Configure ACLs for Mirroring

Configure the access control list (ACL) to mirror packets for an access control entry (ACE) that matches a particular packet.

Before you begin

  • The ACL exists.

About this task

To modify an ACL parameter, double-click the parameter you wish to change. Change the value, and then click Apply. You cannot change a parameter that the system displays it dimmed; in this case, delete the ACL, and then configure a new one.

Procedure

  1. In the navigation pane, expand Configuration > Security > Data Path.
  2. Click Advanced Filters (ACE/ACLs).
  3. Click the ACL tab.
  4. Double-click the parameterMirrorMltId to configure mirroring to a destination MLT group.
  5. Double-click the parameter MirrorDstPortList to configure mirroring to a destination port or ports.

ACL field descriptions

Use the data in the following table to use the ACL tab.

Name

Description

AclId

Specifies a unique identifier for the ACL.

Type

Specifies the ACL type. Valid options are

  • inVlan

  • inPort

  • outPort

  • inVsn

Important:

The inVlan ACLs drop packets if you add a VLAN after ACE creation.

Important:

You can insert an inVsn ACL type for a Switched UNI only if the Switched UNI I-SID is associated with a platform VLAN.

Name

Specifies a descriptive user-defined name for the ACL.

VlanList

For inVlan ACL types, specifies all VLANs to associate with the ACL.

PortList

For inPort and outPort ACL types, specifies the ports to associate with the ACL.

DefaultAction

Specifies the action taken when no ACEs in the ACL match. Valid options are deny and permit, with permit as the default. Deny means the system drops the packets; permit means the system forwards packets.

ControlPktAction

Specifies the action taken for control packets. Valid options are deny and permit.

State

Enables or disables all of the ACEs in the ACL. The default value is enable.

PktType

Indicates the packet type to which this ACL applies.

MirrorMltId

Configures mirroring to a destination MLT.

MirrorDstPortList

Configures mirroring to a destination port or ports.

MatchType

For inVsn ACL types, specifies the match type to associate with the ACL. Valid options are:
  • both for traffic ingressing on both UNI ports and NNI ports terminating on this node

  • terminatingNNIOnly for traffic ingressing on NNI ports only and terminating on this node

  • uniOnly for traffic ingressing on UNI ports only

The default value is both

Isid

For inVsn ACL types, specifies the I-SID associated with the customer VLAN (Layer 2 VSN) or the customer VRF (Layer 3 VSN). This I-SID should already be configured on the fabric node.

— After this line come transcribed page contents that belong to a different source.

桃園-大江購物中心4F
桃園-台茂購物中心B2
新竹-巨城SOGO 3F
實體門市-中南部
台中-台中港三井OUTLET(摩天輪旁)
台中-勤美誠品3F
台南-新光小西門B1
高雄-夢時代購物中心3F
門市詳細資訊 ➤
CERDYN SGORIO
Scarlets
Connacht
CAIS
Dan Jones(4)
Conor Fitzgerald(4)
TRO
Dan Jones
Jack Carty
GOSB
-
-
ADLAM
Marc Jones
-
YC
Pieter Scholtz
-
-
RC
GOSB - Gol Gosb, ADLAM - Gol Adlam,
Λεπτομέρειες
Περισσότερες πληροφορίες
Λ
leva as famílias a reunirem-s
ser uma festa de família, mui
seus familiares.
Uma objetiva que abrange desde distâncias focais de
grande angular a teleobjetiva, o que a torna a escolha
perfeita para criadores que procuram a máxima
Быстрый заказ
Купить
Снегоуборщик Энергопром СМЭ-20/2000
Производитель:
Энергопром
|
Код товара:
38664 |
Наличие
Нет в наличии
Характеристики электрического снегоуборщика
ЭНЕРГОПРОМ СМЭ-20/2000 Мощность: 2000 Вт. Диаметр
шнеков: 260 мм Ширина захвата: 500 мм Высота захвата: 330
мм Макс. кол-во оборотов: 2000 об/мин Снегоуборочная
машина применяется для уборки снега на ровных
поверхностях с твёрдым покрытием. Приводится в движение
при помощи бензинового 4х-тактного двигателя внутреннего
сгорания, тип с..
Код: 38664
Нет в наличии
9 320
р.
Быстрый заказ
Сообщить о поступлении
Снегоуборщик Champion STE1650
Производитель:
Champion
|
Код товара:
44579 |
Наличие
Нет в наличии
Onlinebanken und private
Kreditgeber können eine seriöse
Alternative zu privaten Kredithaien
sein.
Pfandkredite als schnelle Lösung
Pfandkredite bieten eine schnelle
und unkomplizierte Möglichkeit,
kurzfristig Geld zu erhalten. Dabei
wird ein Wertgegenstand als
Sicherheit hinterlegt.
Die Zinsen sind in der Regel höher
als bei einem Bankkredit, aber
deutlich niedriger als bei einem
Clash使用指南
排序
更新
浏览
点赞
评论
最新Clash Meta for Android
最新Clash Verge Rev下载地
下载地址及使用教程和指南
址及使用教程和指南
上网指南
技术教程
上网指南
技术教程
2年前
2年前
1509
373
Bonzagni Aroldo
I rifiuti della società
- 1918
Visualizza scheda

The InVSN Filter supports IP Shortcut traffic if the inVsn ACL match type is both. In this case, the I-SID is zero (0).

Important:

You can specify a Switched UNI I-SID if the I-SID is associated with a platform VLAN.

Origin

Indicates the origin of the ACL:
  • config - ACL created by the user.
  • eap - ACL created by Extensible Authentication Protocol (EAP) through Remote Authentication Dial-In User Service (RADIUS) response.

DefaultSvcRate

Specifies the service rate limit in kbps {8-4000000000}.The granularity is 8 kbps.

DefaultPeakRate

Specifies the value when exceeded causes packets to drop on ingress. Peak rate limit in kbps {8-4000000000}.The granularity is 8 kbps.